FetchUrl
in package
implements
CrawlConstants
Code used to manage HTTP or Gopher requests from one or more URLS
Tags
Interfaces, Classes, Traits and Enums
- CrawlConstants
- Shared constants and enums used by components that are involved in the crawling process
Table of Contents
- $local_ip_cache : array<string|int, mixed>
- a small cache of dns - ip addresses lookups for machines that are part of this yioop cluster
- checkResponseForErrors() : mixed
- Given the results of a getPage call, check whether or not the response had the words NOTICE, WARNING, FATAL which might indicate an error on the server. If it does, then the $response string is sent to the crawlLog
- computePageHash() : string
- Computes a hash of a string containing page data for use in deduplication of pages with similar content
- getCurlIp() : string
- Computes the IP address from http get-responser header
- getPage() : string
- Make a curl request for the provided url
- getPages() : array<string|int, mixed>
- Make multi_curl requests for an array of sites with urls or onion urls
- parseHeaderPage() : array<string|int, mixed>
- Splits an http response document into the http headers sent and the web page returned. Parses out useful information from the header and return an array of these two parts and the useful info.

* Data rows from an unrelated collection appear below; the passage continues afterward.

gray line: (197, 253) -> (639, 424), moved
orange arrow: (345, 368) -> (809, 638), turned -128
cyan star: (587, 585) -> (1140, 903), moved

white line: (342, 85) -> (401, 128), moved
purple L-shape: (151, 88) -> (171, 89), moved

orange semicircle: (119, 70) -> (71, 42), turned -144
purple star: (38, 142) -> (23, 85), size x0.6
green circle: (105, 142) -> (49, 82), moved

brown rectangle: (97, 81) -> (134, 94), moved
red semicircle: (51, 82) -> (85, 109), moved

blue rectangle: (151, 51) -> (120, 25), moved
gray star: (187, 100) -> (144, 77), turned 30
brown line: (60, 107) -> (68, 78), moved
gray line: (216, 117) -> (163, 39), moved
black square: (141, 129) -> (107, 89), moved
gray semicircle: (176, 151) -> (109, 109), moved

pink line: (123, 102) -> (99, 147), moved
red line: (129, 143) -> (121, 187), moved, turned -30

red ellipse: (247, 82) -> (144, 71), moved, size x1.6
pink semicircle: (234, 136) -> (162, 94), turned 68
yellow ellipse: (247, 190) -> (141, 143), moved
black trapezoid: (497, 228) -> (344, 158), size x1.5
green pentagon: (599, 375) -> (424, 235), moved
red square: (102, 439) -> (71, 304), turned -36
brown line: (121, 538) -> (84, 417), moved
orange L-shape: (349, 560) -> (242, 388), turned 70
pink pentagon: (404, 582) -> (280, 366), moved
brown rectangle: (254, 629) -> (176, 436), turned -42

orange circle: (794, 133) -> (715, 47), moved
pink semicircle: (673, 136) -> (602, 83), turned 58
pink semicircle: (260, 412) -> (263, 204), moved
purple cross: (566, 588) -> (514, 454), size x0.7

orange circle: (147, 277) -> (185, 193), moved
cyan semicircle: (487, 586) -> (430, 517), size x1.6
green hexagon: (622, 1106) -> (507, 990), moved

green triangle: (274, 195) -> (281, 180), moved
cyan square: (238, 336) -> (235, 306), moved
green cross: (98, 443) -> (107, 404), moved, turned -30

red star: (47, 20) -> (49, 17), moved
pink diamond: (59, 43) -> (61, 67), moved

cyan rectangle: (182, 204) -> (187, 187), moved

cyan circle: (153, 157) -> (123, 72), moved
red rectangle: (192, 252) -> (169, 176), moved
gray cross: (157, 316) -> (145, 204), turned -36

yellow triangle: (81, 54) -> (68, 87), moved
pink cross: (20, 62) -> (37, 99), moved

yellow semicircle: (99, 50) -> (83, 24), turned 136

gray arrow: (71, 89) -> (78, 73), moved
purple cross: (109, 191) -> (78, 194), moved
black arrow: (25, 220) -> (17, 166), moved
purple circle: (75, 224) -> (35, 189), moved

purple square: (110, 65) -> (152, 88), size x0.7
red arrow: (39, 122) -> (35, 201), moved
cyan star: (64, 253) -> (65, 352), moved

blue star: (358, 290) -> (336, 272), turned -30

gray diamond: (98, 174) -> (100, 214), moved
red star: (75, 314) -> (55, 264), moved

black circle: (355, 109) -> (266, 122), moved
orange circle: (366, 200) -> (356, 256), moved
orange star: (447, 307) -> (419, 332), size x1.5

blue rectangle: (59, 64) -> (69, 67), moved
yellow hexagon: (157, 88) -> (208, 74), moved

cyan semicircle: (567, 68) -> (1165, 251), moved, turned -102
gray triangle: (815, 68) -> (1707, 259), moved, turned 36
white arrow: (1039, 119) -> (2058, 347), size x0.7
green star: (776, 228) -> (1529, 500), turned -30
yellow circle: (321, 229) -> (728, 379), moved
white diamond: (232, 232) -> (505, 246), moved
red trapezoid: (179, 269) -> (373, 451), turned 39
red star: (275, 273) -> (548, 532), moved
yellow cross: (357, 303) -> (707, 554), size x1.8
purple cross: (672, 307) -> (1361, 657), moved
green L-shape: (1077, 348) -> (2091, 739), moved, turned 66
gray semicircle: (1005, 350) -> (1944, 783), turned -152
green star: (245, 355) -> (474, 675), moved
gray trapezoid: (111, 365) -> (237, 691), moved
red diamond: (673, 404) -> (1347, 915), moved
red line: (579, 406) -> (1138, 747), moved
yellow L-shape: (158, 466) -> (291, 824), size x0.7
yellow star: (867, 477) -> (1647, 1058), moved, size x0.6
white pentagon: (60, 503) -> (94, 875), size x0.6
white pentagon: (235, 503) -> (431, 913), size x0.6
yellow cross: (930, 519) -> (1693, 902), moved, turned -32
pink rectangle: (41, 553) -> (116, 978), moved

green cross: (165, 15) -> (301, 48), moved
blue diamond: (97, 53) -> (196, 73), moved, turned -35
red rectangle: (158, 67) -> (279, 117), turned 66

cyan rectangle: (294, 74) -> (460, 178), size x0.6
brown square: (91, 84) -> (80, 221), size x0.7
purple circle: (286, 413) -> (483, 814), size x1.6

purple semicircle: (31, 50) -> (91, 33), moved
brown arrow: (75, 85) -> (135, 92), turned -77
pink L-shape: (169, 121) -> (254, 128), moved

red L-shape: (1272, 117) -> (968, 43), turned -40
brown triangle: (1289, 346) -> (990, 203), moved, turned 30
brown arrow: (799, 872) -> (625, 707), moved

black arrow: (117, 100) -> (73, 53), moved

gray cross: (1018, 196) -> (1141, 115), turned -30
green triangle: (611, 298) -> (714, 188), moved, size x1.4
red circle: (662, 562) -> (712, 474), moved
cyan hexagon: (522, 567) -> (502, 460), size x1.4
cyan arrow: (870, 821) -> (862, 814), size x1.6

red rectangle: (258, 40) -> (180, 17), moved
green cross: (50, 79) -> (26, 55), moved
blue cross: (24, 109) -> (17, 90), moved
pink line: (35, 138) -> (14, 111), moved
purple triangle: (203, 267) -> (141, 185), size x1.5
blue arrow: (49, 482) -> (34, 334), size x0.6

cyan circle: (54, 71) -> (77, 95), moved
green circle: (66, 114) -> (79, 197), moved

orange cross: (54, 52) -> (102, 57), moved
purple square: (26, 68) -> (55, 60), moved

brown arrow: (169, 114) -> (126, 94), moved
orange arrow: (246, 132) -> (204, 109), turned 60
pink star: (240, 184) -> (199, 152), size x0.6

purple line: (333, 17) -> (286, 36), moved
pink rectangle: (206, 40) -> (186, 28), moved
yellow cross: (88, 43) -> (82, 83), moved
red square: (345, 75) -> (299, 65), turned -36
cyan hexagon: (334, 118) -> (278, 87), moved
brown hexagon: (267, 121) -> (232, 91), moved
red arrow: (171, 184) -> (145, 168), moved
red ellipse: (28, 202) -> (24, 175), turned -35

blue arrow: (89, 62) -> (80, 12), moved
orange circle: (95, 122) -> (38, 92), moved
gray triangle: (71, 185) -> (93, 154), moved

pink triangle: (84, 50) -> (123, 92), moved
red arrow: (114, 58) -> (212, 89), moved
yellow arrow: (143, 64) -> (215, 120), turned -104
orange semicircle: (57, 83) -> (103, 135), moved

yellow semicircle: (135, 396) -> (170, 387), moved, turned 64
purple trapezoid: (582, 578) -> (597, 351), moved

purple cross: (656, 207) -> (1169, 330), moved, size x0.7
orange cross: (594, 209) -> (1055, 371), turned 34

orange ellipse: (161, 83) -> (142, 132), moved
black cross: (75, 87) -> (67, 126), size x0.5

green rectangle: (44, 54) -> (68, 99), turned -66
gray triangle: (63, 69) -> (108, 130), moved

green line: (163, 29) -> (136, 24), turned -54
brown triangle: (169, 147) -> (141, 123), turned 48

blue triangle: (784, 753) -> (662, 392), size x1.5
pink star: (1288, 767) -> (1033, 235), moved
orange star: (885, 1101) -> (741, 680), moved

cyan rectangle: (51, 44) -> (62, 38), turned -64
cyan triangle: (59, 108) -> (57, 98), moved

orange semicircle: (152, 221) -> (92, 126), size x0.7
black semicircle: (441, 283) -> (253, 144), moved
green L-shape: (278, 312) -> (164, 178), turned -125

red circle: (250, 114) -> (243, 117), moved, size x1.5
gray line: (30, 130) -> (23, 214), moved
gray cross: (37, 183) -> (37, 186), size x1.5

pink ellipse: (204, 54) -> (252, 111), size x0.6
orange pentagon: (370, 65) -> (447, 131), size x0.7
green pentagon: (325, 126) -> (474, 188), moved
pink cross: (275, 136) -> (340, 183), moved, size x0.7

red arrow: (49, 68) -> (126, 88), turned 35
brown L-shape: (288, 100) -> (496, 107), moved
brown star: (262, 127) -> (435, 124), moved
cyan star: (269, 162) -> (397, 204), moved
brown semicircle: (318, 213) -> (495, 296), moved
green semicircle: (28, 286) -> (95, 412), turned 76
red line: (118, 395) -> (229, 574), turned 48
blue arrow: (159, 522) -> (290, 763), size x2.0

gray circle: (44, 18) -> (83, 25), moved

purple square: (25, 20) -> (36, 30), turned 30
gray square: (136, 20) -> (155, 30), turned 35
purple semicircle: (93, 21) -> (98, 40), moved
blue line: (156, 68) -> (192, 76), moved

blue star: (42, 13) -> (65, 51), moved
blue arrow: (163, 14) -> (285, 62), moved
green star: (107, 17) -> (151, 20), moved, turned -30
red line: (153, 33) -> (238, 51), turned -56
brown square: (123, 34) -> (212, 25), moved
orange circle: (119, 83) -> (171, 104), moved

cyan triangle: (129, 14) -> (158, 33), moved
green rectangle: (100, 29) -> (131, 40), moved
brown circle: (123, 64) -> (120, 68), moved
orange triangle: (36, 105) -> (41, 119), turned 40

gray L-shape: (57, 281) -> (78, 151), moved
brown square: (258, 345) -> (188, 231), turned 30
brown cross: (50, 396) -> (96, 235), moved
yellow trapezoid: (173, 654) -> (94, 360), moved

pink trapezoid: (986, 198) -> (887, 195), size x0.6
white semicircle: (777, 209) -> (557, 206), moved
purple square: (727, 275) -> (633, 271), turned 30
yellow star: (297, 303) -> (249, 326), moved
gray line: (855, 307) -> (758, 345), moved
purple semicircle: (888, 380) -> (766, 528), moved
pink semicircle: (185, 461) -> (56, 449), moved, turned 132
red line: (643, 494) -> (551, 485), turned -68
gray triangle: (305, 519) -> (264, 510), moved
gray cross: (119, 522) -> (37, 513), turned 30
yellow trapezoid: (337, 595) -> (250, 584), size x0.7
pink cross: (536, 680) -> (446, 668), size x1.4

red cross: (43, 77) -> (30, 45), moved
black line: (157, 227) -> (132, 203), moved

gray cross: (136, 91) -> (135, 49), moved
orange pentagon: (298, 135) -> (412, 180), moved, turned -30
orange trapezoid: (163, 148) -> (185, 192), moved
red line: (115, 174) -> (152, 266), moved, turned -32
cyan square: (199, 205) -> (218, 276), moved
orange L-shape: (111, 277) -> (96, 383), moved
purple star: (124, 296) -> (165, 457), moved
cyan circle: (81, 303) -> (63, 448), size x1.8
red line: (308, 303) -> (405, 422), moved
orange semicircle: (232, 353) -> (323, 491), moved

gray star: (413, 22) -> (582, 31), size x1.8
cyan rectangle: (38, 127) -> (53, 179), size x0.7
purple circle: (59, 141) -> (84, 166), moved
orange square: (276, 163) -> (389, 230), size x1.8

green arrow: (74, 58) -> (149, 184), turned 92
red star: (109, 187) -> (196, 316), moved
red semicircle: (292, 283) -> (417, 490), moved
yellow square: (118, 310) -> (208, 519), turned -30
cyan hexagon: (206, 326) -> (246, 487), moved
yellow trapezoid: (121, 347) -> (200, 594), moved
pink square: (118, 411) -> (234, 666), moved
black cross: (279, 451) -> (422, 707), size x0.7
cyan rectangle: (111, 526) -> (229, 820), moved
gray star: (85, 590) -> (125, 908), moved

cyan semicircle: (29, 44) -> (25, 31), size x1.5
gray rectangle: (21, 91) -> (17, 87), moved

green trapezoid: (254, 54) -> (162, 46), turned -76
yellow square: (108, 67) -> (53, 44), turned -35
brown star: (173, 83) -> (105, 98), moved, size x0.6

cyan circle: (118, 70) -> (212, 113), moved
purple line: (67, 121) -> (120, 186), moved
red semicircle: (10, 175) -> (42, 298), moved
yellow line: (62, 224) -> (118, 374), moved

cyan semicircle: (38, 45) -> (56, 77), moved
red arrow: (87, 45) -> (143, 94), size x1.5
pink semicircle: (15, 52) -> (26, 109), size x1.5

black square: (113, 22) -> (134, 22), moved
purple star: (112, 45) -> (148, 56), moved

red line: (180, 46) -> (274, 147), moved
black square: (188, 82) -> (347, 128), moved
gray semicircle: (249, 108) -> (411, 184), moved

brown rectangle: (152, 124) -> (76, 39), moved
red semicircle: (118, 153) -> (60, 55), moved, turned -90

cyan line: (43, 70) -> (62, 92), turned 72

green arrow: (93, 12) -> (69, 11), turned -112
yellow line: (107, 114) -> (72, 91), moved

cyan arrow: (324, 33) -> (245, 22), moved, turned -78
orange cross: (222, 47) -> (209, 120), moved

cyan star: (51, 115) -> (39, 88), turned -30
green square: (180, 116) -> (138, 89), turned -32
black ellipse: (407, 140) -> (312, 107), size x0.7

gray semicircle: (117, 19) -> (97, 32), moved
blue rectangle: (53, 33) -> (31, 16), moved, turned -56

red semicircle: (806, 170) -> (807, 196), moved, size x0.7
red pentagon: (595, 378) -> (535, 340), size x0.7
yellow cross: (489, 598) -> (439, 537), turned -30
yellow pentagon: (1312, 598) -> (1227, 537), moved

- prepareUrlHeaders() : array<string|int, mixed>
- Given an extended url in the format url###ip_address###referer###Etag, a list of proxy servers, and a temporary directly for ip lookup.
Properties
$local_ip_cache
a small cache of dns - ip addresses lookups for machines that are part of this yioop cluster
public
static array<string|int, mixed>
$local_ip_cache
= []
Methods
checkResponseForErrors()
Given the results of a getPage call, check whether or not the response had the words NOTICE, WARNING, FATAL which might indicate an error on the server. If it does, then the $response string is sent to the crawlLog
public
static checkResponseForErrors(string $response) : mixed
Parameters
- $response : string
-
getPage response in which to check for errors
Return values
mixed —computePageHash()
Computes a hash of a string containing page data for use in deduplication of pages with similar content
public
static computePageHash(string $page[, string $type = "not-text" ]) : string
Parameters
- $page : string
-
reference to web page data
- $type : string = "not-text"
-
for now either text or not-text. If text then some tags are removed before computing the hash
Return values
string —8 byte hash to identify page contents
getCurlIp()
Computes the IP address from http get-responser header
public
static getCurlIp(string $header) : string
Parameters
- $header : string
-
contains complete transcript of HTTP get/response
Return values
string —IPv4 address as a string of dot separated quads.
getPage()
Make a curl request for the provided url
public
static getPage(string $site[, array<string|int, mixed> $post_data = null ][, bool $check_for_errors = false ][, string $user_password = null ][, $timeout = CSINGLE_PAGE_TIMEOUT ]) : string
Parameters
- $site : string
-
url of page to request
- $post_data : array<string|int, mixed> = null
-
any data to be POST'd to the URL
- $check_for_errors : bool = false
-
whether or not to check the response for the words, NOTICE, WARNING, FATAL which might indicate an error on the server
- $user_password : string = null
-
username:password to use for connection if needed (optional)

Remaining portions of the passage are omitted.